Task statement
Starting with the first line and ending with the last, transcribe the data exactly.

Material provided
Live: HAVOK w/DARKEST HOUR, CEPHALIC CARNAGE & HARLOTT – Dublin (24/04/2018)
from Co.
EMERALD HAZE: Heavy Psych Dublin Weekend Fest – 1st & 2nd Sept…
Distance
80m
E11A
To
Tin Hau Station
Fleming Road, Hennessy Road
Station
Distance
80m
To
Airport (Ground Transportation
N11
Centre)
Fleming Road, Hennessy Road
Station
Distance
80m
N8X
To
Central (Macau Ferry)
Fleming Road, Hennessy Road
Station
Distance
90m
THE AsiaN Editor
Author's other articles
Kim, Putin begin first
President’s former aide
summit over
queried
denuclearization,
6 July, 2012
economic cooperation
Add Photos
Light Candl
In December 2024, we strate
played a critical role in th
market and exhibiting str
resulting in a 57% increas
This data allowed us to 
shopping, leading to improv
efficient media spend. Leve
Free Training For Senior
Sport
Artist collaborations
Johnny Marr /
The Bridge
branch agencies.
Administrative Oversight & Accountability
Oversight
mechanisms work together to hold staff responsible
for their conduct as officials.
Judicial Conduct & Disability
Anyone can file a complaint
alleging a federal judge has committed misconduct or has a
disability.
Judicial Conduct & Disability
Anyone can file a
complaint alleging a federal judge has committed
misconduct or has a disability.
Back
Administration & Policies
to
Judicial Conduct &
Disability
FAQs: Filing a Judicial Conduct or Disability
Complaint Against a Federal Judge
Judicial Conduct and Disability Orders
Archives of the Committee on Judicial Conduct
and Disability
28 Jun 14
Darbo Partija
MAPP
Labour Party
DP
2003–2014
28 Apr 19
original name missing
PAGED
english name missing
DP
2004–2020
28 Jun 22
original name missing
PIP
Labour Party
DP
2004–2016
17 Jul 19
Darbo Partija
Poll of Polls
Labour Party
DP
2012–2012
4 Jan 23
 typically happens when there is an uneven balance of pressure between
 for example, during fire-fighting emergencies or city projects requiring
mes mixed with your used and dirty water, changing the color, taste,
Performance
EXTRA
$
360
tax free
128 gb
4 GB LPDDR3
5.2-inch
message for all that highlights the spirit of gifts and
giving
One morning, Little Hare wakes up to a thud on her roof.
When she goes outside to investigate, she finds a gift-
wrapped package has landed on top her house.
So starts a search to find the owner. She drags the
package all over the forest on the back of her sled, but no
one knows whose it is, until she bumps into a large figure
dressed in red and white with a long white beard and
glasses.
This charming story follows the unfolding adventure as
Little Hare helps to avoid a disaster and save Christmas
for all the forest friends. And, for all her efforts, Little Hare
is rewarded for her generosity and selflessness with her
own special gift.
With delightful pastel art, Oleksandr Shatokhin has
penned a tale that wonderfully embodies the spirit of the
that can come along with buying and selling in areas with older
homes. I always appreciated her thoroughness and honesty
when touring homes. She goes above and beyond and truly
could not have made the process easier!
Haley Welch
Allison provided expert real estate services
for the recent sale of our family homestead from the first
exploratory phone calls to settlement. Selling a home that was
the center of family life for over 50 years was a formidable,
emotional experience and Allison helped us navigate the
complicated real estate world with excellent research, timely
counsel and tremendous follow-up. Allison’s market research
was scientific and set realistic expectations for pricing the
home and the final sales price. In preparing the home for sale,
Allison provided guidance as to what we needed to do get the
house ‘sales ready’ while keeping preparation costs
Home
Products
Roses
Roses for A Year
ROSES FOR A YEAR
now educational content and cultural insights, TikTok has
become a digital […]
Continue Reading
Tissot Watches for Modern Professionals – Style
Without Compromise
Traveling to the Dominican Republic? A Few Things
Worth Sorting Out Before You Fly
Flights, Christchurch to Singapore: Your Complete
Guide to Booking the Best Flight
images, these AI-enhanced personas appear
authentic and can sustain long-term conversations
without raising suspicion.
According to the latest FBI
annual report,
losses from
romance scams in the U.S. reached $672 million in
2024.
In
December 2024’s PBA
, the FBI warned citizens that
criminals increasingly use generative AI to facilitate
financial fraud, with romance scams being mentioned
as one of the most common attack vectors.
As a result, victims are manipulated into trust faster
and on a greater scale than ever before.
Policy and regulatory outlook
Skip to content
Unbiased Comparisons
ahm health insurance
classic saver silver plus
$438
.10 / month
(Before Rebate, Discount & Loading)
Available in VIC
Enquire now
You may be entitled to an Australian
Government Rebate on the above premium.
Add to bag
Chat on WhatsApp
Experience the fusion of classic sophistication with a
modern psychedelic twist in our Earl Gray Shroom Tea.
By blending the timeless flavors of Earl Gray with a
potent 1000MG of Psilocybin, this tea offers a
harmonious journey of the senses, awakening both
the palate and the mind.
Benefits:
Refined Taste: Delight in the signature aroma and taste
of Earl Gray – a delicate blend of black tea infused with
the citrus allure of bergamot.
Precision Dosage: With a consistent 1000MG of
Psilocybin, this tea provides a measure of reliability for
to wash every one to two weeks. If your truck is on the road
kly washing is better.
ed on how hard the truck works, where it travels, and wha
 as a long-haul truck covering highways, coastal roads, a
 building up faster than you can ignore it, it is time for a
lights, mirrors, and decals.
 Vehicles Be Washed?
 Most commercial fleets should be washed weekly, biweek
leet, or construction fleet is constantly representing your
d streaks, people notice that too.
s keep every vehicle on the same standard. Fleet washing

Written response
Live: HAVOK w/DARKEST HOUR, CEPHALIC CARNAGE & HARLOTT – Dublin (24/04/2018)
from Co.
EMERALD HAZE: Heavy Psych Dublin Weekend Fest – 1st & 2nd Sept…
Distance
80m
E11A
To
Tin Hau Station
Fleming Road, Hennessy Road
Station
Distance
80m
To
Airport (Ground Transportation
N11
Centre)
Fleming Road, Hennessy Road
Station
Distance
80m
N8X
To
Central (Macau Ferry)
Fleming Road, Hennessy Road
Station
Distance
90m
THE AsiaN Editor
Author's other articles
Kim, Putin begin first
President’s former aide
summit over
queried
denuclearization,
6 July, 2012
economic cooperation
Add Photos
Light Candl
In December 2024, we strate
played a critical role in th
market and exhibiting str
resulting in a 57% increas
This data allowed us to 
shopping, leading to improv
efficient media spend. Leve
Free Training For Senior
Sport
Artist collaborations
Johnny Marr /
The Bridge
branch agencies.
Administrative Oversight & Accountability
Oversight
mechanisms work together to hold staff responsible
for their conduct as officials.
Judicial Conduct & Disability
Anyone can file a complaint
alleging a federal judge has committed misconduct or has a
disability.
Judicial Conduct & Disability
Anyone can file a
complaint alleging a federal judge has committed
misconduct or has a disability.
Back
Administration & Policies
to
Judicial Conduct &
Disability
FAQs: Filing a Judicial Conduct or Disability
Complaint Against a Federal Judge
Judicial Conduct and Disability Orders
Archives of the Committee on Judicial Conduct
and Disability
28 Jun 14
Darbo Partija
MAPP
Labour Party
DP
2003–2014
28 Apr 19
original name missing
PAGED
english name missing
DP
2004–2020
28 Jun 22
original name missing
PIP
Labour Party
DP
2004–2016
17 Jul 19
Darbo Partija
Poll of Polls
Labour Party
DP
2012–2012
4 Jan 23
 typically happens when there is an uneven balance of pressure between
 for example, during fire-fighting emergencies or city projects requiring
mes mixed with your used and dirty water, changing the color, taste,
Performance
EXTRA
$
360
tax free
128 gb
4 GB LPDDR3
5.2-inch
message for all that highlights the spirit of gifts and
giving
One morning, Little Hare wakes up to a thud on her roof.
When she goes outside to investigate, she finds a gift-
wrapped package has landed on top her house.
So starts a search to find the owner. She drags the
package all over the forest on the back of her sled, but no
one knows whose it is, until she bumps into a large figure
dressed in red and white with a long white beard and
glasses.
This charming story follows the unfolding adventure as
Little Hare helps to avoid a disaster and save Christmas
for all the forest friends. And, for all her efforts, Little Hare
is rewarded for her generosity and selflessness with her
own special gift.
With delightful pastel art, Oleksandr Shatokhin has
penned a tale that wonderfully embodies the spirit of the
that can come along with buying and selling in areas with older
homes. I always appreciated her thoroughness and honesty
when touring homes. She goes above and beyond and truly
could not have made the process easier!
Haley Welch
Allison provided expert real estate services
for the recent sale of our family homestead from the first
exploratory phone calls to settlement. Selling a home that was
the center of family life for over 50 years was a formidable,
emotional experience and Allison helped us navigate the
complicated real estate world with excellent research, timely
counsel and tremendous follow-up. Allison’s market research
was scientific and set realistic expectations for pricing the
home and the final sales price. In preparing the home for sale,
Allison provided guidance as to what we needed to do get the
house ‘sales ready’ while keeping preparation costs
Home
Products
Roses
Roses for A Year
ROSES FOR A YEAR
now educational content and cultural insights, TikTok has
become a digital […]
Continue Reading
Tissot Watches for Modern Professionals – Style
Without Compromise
Traveling to the Dominican Republic? A Few Things
Worth Sorting Out Before You Fly
Flights, Christchurch to Singapore: Your Complete
Guide to Booking the Best Flight
images, these AI-enhanced personas appear
authentic and can sustain long-term conversations
without raising suspicion.
According to the latest FBI
annual report,
losses from
romance scams in the U.S. reached $672 million in
2024.
In
December 2024’s PBA
, the FBI warned citizens that
criminals increasingly use generative AI to facilitate
financial fraud, with romance scams being mentioned
as one of the most common attack vectors.
As a result, victims are manipulated into trust faster
and on a greater scale than ever before.
Policy and regulatory outlook
Skip to content
Unbiased Comparisons
ahm health insurance
classic saver silver plus
$438
.10 / month
(Before Rebate, Discount & Loading)
Available in VIC
Enquire now
You may be entitled to an Australian
Government Rebate on the above premium.
Add to bag
Chat on WhatsApp
Experience the fusion of classic sophistication with a
modern psychedelic twist in our Earl Gray Shroom Tea.
By blending the timeless flavors of Earl Gray with a
potent 1000MG of Psilocybin, this tea offers a
harmonious journey of the senses, awakening both
the palate and the mind.
Benefits:
Refined Taste: Delight in the signature aroma and taste
of Earl Gray – a delicate blend of black tea infused with
the citrus allure of bergamot.
Precision Dosage: With a consistent 1000MG of
Psilocybin, this tea provides a measure of reliability for
to wash every one to two weeks. If your truck is on the road
kly washing is better.
ed on how hard the truck works, where it travels, and wha
 as a long-haul truck covering highways, coastal roads, a
 building up faster than you can ignore it, it is time for a
lights, mirrors, and decals.
 Vehicles Be Washed?
 Most commercial fleets should be washed weekly, biweek
leet, or construction fleet is constantly representing your
d streaks, people notice that too.
s keep every vehicle on the same standard. Fleet washing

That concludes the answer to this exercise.